O GOVERNO PODE FICAR SEM A CPMF?

. Vivendo sem a CPMF

Por qualquer conta que se faça, a eventual extinção da CPMF será um golpe pesado no orçamento do governo federal. Até outubro último, a CPMF levou quase R$ 30 bilhões para os cofres federais. Aliás, dinheiro mole para a Receita. Seus fiscais não precisam fazer nada a não ser olhar o saldo. Os bancos retiram os reais de nossas contas e depositam na conta do governo. Eis a verdadeira atração desse imposto.
Além disso, a receita da CPMF equivale a 1,5% do Produto Interno Bruto. Faz diferença, portanto.
Por isso, faz sentido a tese defendida, entre outros, pelo ministro do Planejamento, Paulo Bernardo, que justamente cuida do orçamento. É preciso, primeiro, diz ele, aprovar projetos de lei que garantam corte de gastos para só depois tratar da redução de impostos.

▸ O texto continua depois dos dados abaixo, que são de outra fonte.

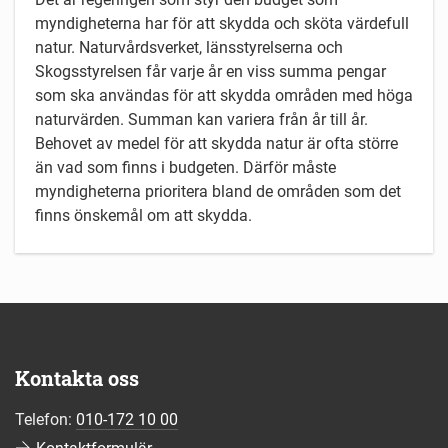
myndigheterna har för att skydda och sköta värdefull
natur. Naturvårdsverket, länsstyrelserna och
Skogsstyrelsen får varje år en viss summa pengar
som ska användas för att skydda områden med höga
naturvärden. Summan kan variera från år till år.
Behovet av medel för att skydda natur är ofta större
än vad som finns i budgeten. Därför måste
myndigheterna prioritera bland de områden som det
finns önskemål om att skydda.
Kontakta oss
Telefon:
010-172 10 00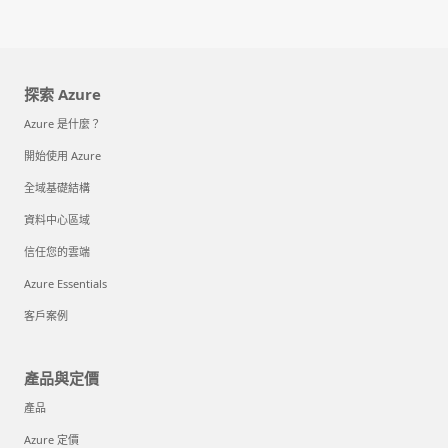
探索 Azure
Azure 是什麼？
開始使用 Azure
全域基礎結構
資料中心區域
信任您的雲端
Azure Essentials
客戶案例
產品與定價
產品
Azure 定價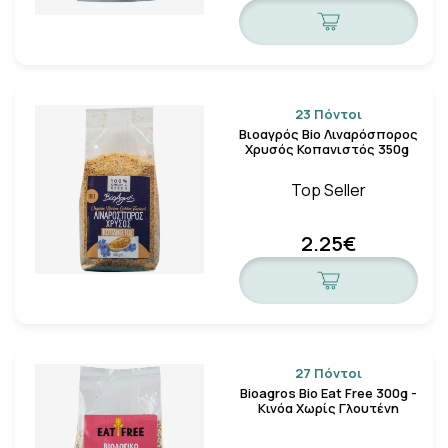
23 Πόντοι
Βιοαγρός Bio Λιναρόσπορος
Χρυσός Κοπανιστός 350g
Top Seller
2.25€
27 Πόντοι
Bioagros Bio Eat Free 300g -
Κινόα Χωρίς Γλουτένη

As despesas federais se resumem em quatro grandes itens: Previdência, de longe a maior, devendo, neste ano, chegar perto dos R$ 200 bilhões Pessoal, que deve passar um pouco dos R$ 110 bilhões custeio e investimentos, mais ou menos R$ 130 bilhões e pagamento efetivo de juros, que ficará em torno dos R$ 70 bilhões (R$ 52 bilhões até setembro).
Há dois projetos de lei, já no Congresso, que cuidam dos dois primeiros itens. Um fixa uma regra de reajuste para o salário mínimo, que é a principal pressão sobre as contas da Previdência (quase 18 milhões de beneficiários recebem o piso). O outro fixa norma que limita o crescimento da folha de salários.
Seria de fato prudente aprovar tais regras e só depois cortar os impostos. Na prática, porém, a teoria é diferente.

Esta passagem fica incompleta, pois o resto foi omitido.